I’m kicking off this week with a post about Bikram Yoga and sustainability. So often I hear that someone is interested in Bikram Yoga but it just seems too intense. And I totally get that. The heat, the 90-minute class, the full-body workout can definitely seem scary and hardcore. But time and time again I see broken bodies getting themselves into the hot yoga room and healing their joints, relieving chronic pain, and quite literally getting their lives back.
I hope what you will take away from this post is knowledge and understanding that you don’t have to practice Bikram Yoga in an intense, hardcore way. In fact, it’s better to practice in a way that’s going to allow you to come back to the studio the next day and the next and the one after that for as long as you want.
The following is a list of 9 Ways to Make Your Bikram Yoga Practice More Sustainable. Whether you’ve taken a few classes or you are years into your practice, or even if you’ve never tried but are intrigued, I’m hopeful that the following tips will help make your yoga a sustainable, lifetime practice.
- Put forth less effort. In other words, don’t work so hard. Never worry that you’re being lazy or that you’re not getting enough out of the class, because you definitely are.
- Don’t create pain. If a something hurts in that ouch! this kills! make it stop! I can’t catch my breath! kind of way, back off.
- Breathe more. Lots of times unnecessary fatigue comes from holding the breath. Breathing normally (in and out through the nose) in Bikram Yoga does take concentration and focus. Put your concentration and focus into breathing before you put it into deepening the postures.
- Have zero expectations. I can’t tell you how many times students come in and say, “I am so tired! I’m not going to be able to do anything in there today, I am just going to sleep for the entire class!” And then they end up having their best practice EVER. It’s because they weren’t trying to prove anything to themselves or anyone else. Celebrate the fact that you got to yoga, and know that everything on top of that is a bonus. When you come in with zero expectations, you will be practicing the postures in a more relaxed (e.g. sustainable) state.
- Form before depth. Depth and flexibility are secondary to the correct set up and alignment of a posture. Put the priority on form and find that depth will come naturally without needing to force it.
- Consider your yoga practice “therapy” rather than a “workout.” Sure it is a workout, but the healing benefit comes when you practice sustainably. Then you’re healing and working out at the same time which is just so awesome to me! And if you think about your practice being all about healing (physical, mental, emotional, spiritual), the pressure can be taken off the workout aspect.
- Pay attention to how you feel after class. If you’ve been practicing consistently for some time (a month or more) and you feel really beat up after each and every class, try exerting less effort when you’re in the postures. This goes to point #1, but a good indicator that you are practicing Bikram Yoga in a sustainable way is if you feel awesome and energized after class and throughout your day.
- Consistency is key. Getting into the hot room on a regular basis makes the entire practice easier as a whole. You get used to the heat and the routine, and there is no pressure to “get it done” since you’ll be back in a couple of days. If Bikram Yoga is part of your routine and you have a meh class here and there, tell yourself, it’s ok, I’m coming back tomorrow anyway.

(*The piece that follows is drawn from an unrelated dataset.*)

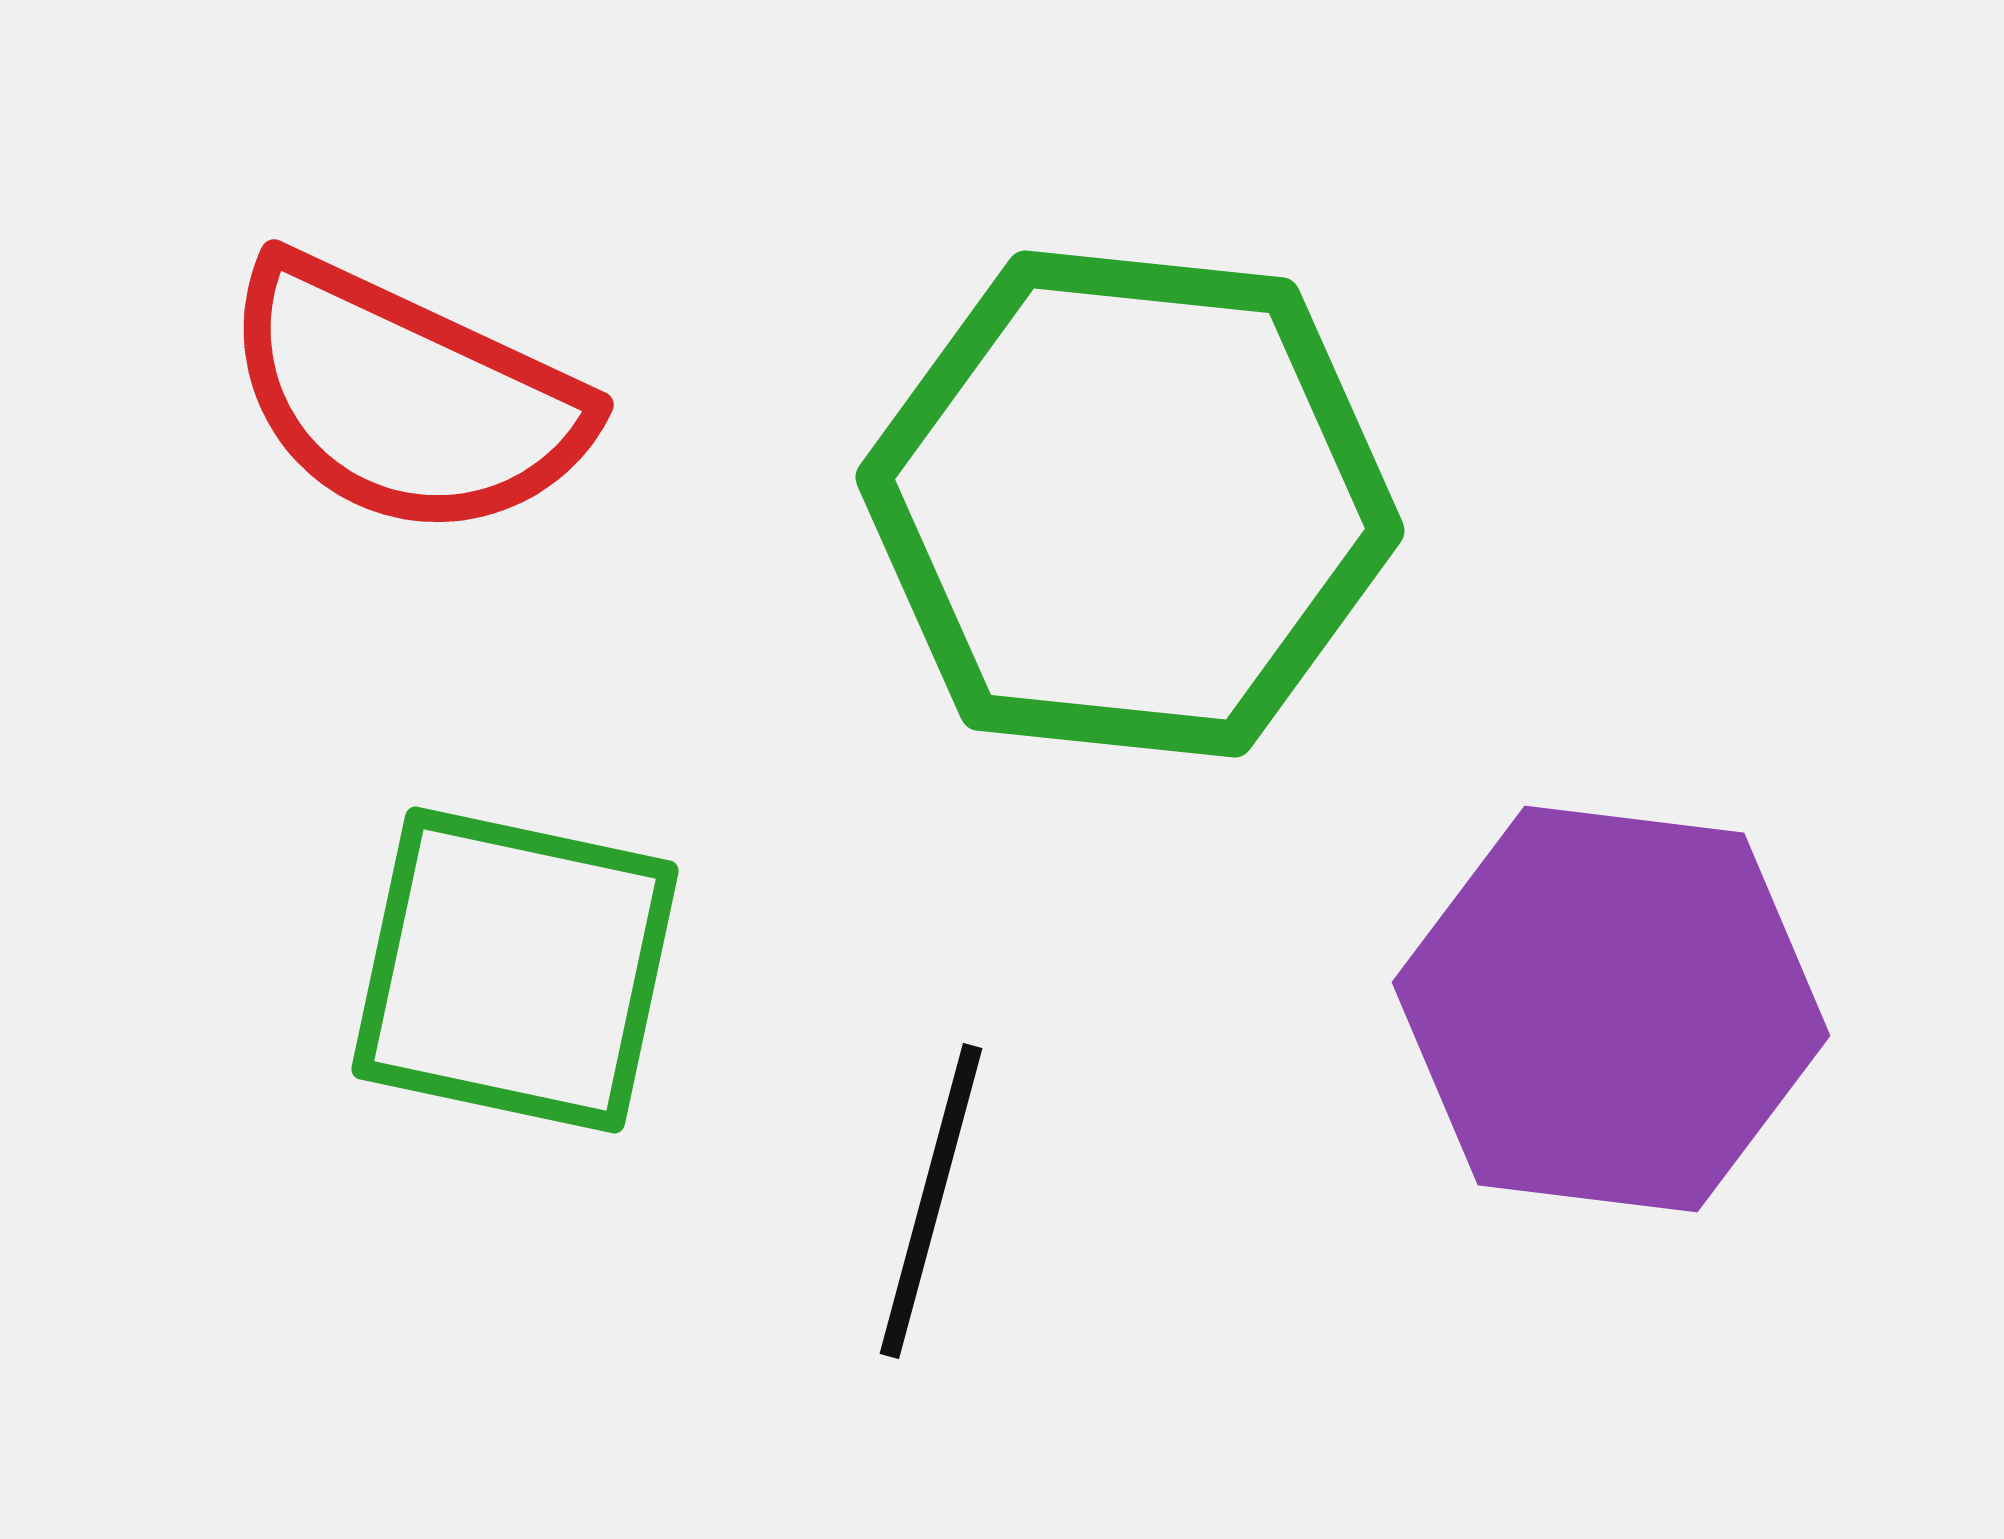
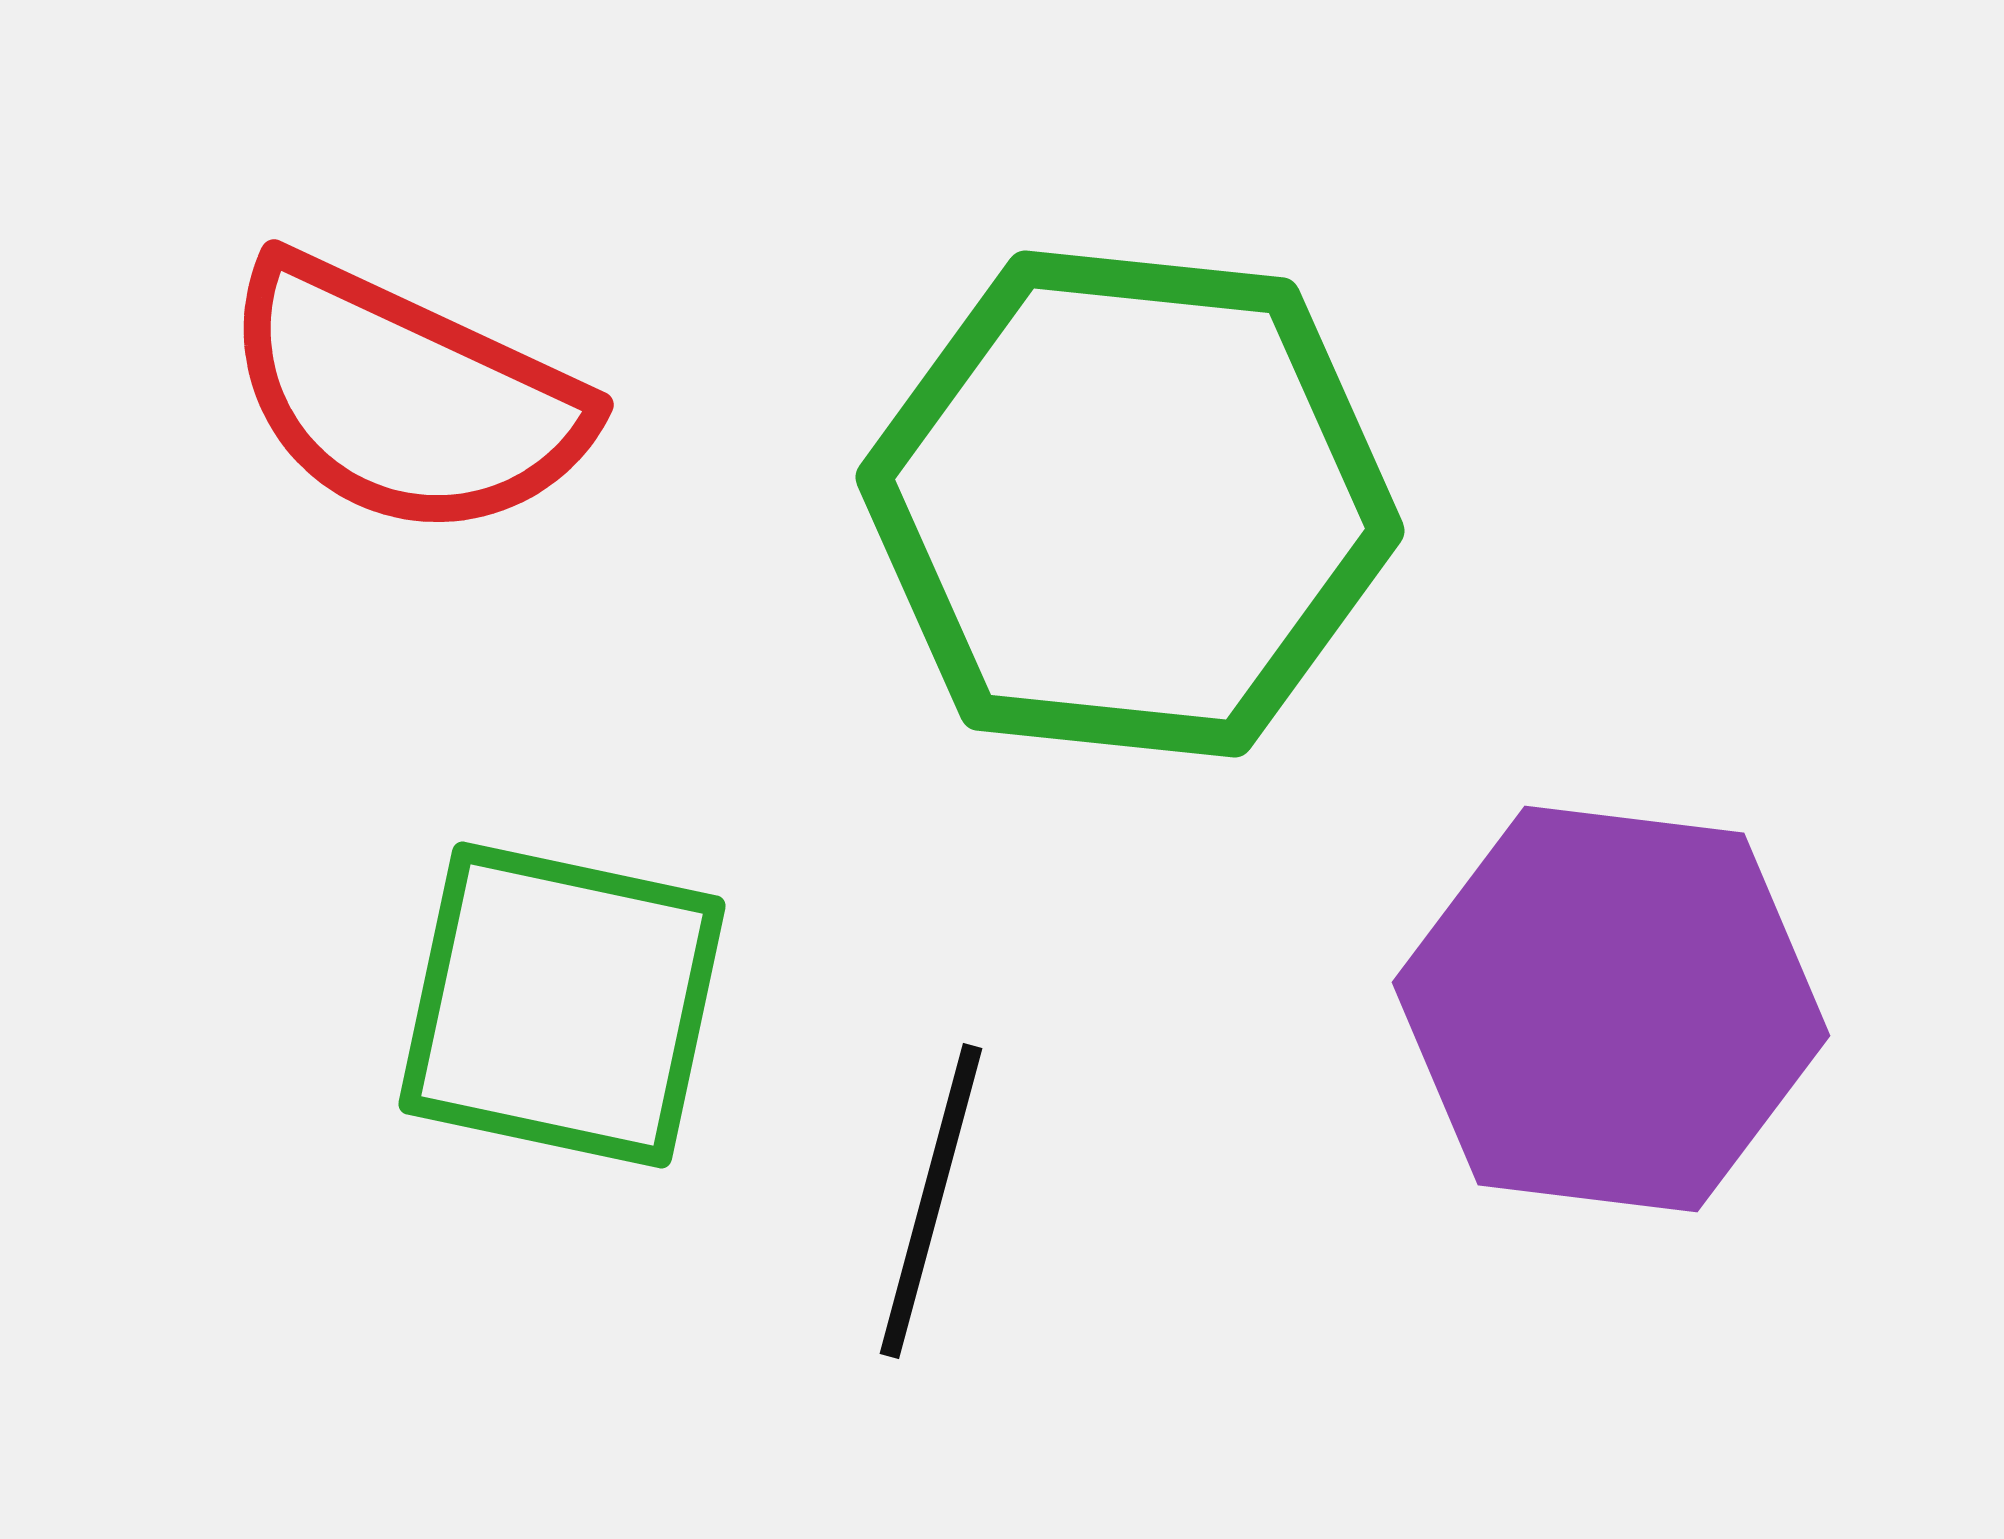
green square: moved 47 px right, 35 px down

- Practice Mental Flexibility. The body has an amazing ability to accomplish what the mind intends. Bikram Yoga is a lifetime practice, meaning that we will forever be practicing and improving the postures; there is no end nor final destination. Sometimes the yoga can create frustration if you are unable to “get” a pose right off the bat. But keep an open mind that your body will open up and improve with practice. If you mentally throw in the towel when something gets challenging, inevitably you will throw in the towel physically as well. In order to sustain your Bikram Yoga practice, you have to practice mental flexibility. This will help you keep going and keep at it.
So what do you think? Will these points help you to make your Bikram Yoga a sustainable, lifetime practice? If you’ve never set foot into a Bikram Yoga studio, does this post make it seem a little more doable? If you’re a teacher or practitioner and you have other tips for creating a more sustainable Bikram Yoga practice, I’d love to read them in the comments!